Along with getting re-acquainted with my old friend The Death of Paul Bunyan, some new favorites from this anthology are:
Humans Die, Stars Fade – Oh, the scientific exploration of it all! Oh, the relationships of stars! Oh, the literal and figurative inspiration stars can gift on the humans who watch them! Oh, to tear up while reading about stars and their love!
Beyond Far Point – A delightful weird western, complete with everything you could want: robots, dragons, and a cool gunslinger.
Medium – This story reminded me of why I used to love superheroes, before the fatigue of 10 billion movies settled in my bones. This is huge – I have all but become an immovable wall in the face of the genre. A very human story about ghosts and abuse and power, and yes of course, responsibility, and also about being a weird, lonely young person made even weirder and lonelier by funny science.
Short Stories:
I continued my read-through of Issue 5 of Hexagon this month, so slowly that Issue 6 is almost here already. Which is fine – I’m looking forward to the next issue after such a wonderful stable of stories as Issue 5 offered!
A Daughter’s Aim by Anna Madden – A woman goes dragon-hunting with her estranged father in the wake of her mother’s death. I’d want to call the landscape descriptions in this story “lush,” if not for the fact that the story takes place in fire-blasted dragon territory – oozing fire and dryness. Very evocative descriptions of heat and grief. A tightly-written story about the fallout from the death of a loved one, the difficulties of reconciliation, and the deaths of dragons.
Roll the Bones by Michael M. Jones – Games of chance at a casino, and the alternate lives such games can create for the player, win or lose. A dark parable about the way chance can make or break a person, and that circumstances are only ever seconds away from changing, even without the pressure to play the game.
Vultures on the Ground by V. R. Collins – Two mech riders find the ruined and overgrown skeleton of a mech even larger than theirs, from before some sort of endtime. I really enjoyed this one, it had a quiet and contemplative tone I haven’t seen carry a mech story before. The plains setting in this one breaks from the desert setting of the other stories a bit, but as someone who lives where the high plains meet the high dessert, I could see the continuation. I loved the descriptions of the environment as well, the plains and its long endless grass adding to the contemplative mood, while also adding a small touch of discomfort, that the plains could go on forever, that it would be so easy to get lost in it, that the mech rider’s job of mapping is so important as the grass grows ever onward. But the mech riders are there, and they will take note of whatever old-world bones lie in wait in the long grass.

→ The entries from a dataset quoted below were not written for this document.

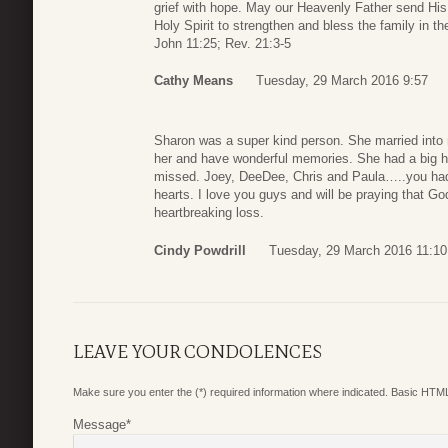
grief with hope. May our Heavenly Father send His
Holy Spirit to strengthen and bless the family in 
John 11:25; Rev. 21:3-5
Cathy Means
Tuesday, 29 March 2016 9:57
Sharon was a super kind person. She married into 
her and have wonderful memories. She had a big hea
missed. Joey, DeeDee, Chris and Paula…..you had 
hearts. I love you guys and will be praying that Go
heartbreaking loss.
Cindy Powdrill
Tuesday, 29 March 2016 11:10
LEAVE YOUR CONDOLENCES
Make sure you enter the (*) required information where indicated. Basic HTML
Message
*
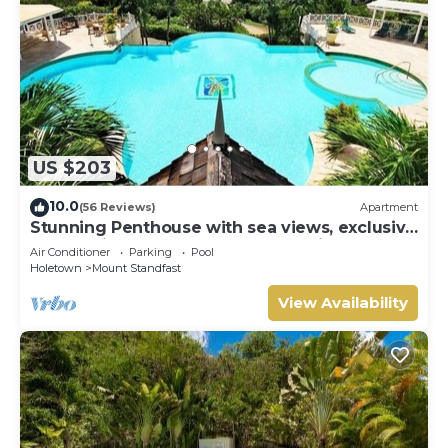
US $203
10.0
(56 Reviews)
Apartment
Stunning Penthouse with sea views, exclusive
estate with Beach Club Membership
Air Conditioner
Parking
Pool
Holetown
Mount Standfast
View Availability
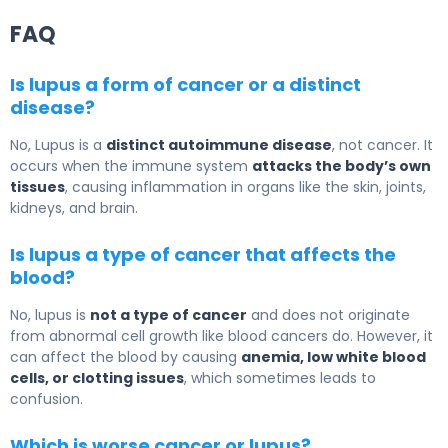
FAQ
Is lupus a form of cancer or a distinct
disease?
No,
Lupus
is a
distinct autoimmune disease
, not cancer. It
occurs when the immune system
attacks the body’s own
tissues
, causing inflammation in organs like the skin, joints,
kidneys, and brain.
Is lupus a type of cancer that affects the
blood?
No, lupus is
not a type of cancer
and does not originate
from abnormal cell growth like blood cancers do. However, it
can affect the blood by causing
anemia, low white blood
cells, or clotting issues
, which sometimes leads to
confusion.
Which is worse cancer or lupus?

Born Unto Trouble by K. A. Sutherland – Zoologist Elly arrives at the impoverished desert town of Little Ursa with an angry mother dragon hot on her heels, and has to find an egg thief with the help of the mayor before Little Ursa is wiped off the face of the earth. I really enjoyed the mild misdirect that happens early in the story, as well as the cool twist on dragon powers. Kindness and desperation and the rough edges that come from years in a worn-down desert town all run through the characters as they race against time and beasts that exist beyond the reach of the slow crawl of years.